YOUR INSTRUCTIONS: Count the lines in the entries below that include the word "each". Give nothing but the number.
<<<<
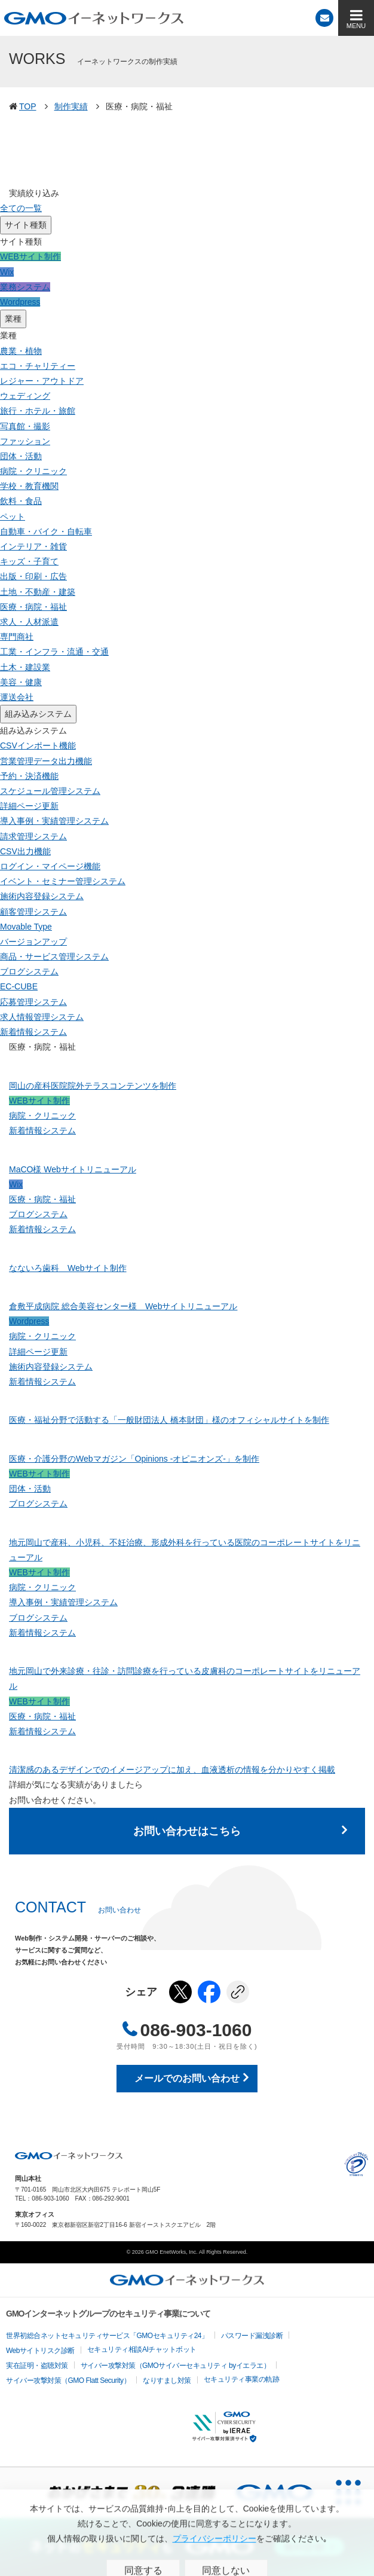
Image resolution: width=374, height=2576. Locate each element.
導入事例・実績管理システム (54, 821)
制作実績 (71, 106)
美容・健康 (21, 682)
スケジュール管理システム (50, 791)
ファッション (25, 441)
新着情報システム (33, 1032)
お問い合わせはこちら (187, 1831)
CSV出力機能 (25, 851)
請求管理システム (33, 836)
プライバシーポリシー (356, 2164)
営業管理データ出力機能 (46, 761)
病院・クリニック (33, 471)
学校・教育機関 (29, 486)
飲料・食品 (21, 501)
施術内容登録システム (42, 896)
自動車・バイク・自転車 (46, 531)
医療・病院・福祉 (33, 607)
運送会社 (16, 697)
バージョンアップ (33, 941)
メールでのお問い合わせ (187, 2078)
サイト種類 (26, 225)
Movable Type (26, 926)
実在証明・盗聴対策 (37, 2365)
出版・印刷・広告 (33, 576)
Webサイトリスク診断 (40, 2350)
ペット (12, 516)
>>>>
<<<<
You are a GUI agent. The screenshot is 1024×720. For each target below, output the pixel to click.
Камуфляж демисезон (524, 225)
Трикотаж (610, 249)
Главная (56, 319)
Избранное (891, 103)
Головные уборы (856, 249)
>>>>
RESULT FOR THIS EXERCISE: 2